A student is running at her top speed of 5.4m/s to catch a bus, which is stopped

Question

A student is running at her top speed of 5.4m/s to catch a bus, which is stopped at the bus stop. When the student is still a distance 41.3m from the bus, it starts to pull away, moving with a constant acceleration of 0.173m/s2 .

a) For how much time does the student have to run at 5.4m/s before she overtakes the bus?

b) For what distance does the student have to run at 5.4m/s before she overtakes the bus?

c) When she reaches the bus, how fast is the bus traveling?

d) If the student's top speed is 2.70m/s , will she catch the bus?

e) What is the minimum speed the student must have to just catch up with the bus?

f) For what time does she have to run in that case?
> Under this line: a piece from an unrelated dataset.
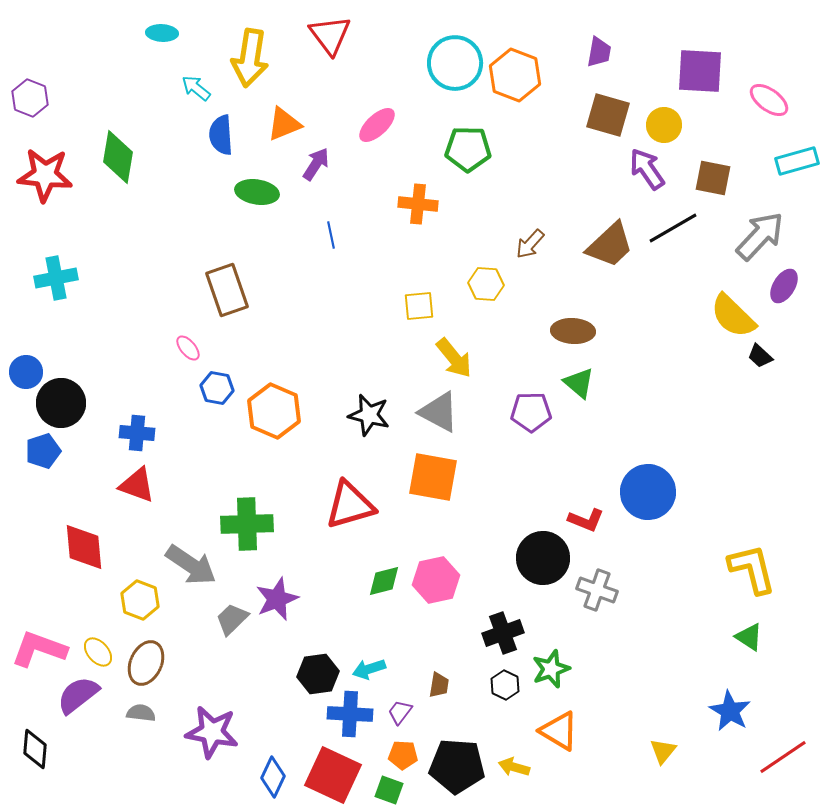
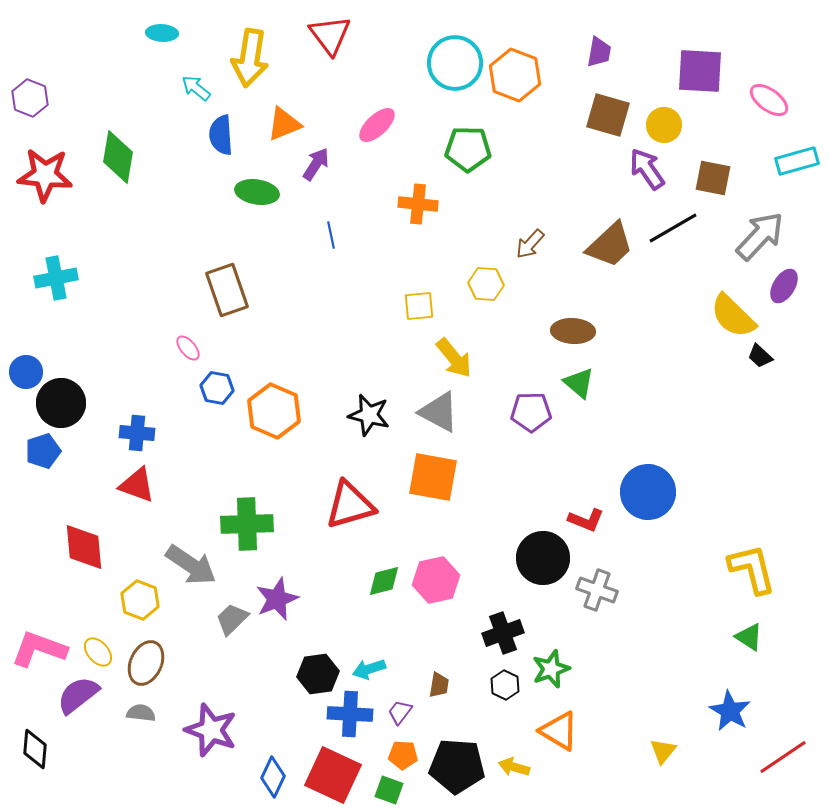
purple star at (212, 732): moved 1 px left, 2 px up; rotated 10 degrees clockwise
g) For what distance does she have to run in that case?

Explanation / Answer

a. apply S = 0.5 at^2

so S = 0.5 * 0.173 * t^2

S = 0.0865 t^2

also as Distance d = vt

d = 5.4t

but to catch the bus, he travelled as distance of 41.3 m farther than bus

so

d = 5.4t + 41.3

so time taken to catch the bus is 0.0865t^2   = 5.4t + 41.3

or   0.0865 t^2 -5.4t -41.3 = 0

solving this

t = -(-5.4)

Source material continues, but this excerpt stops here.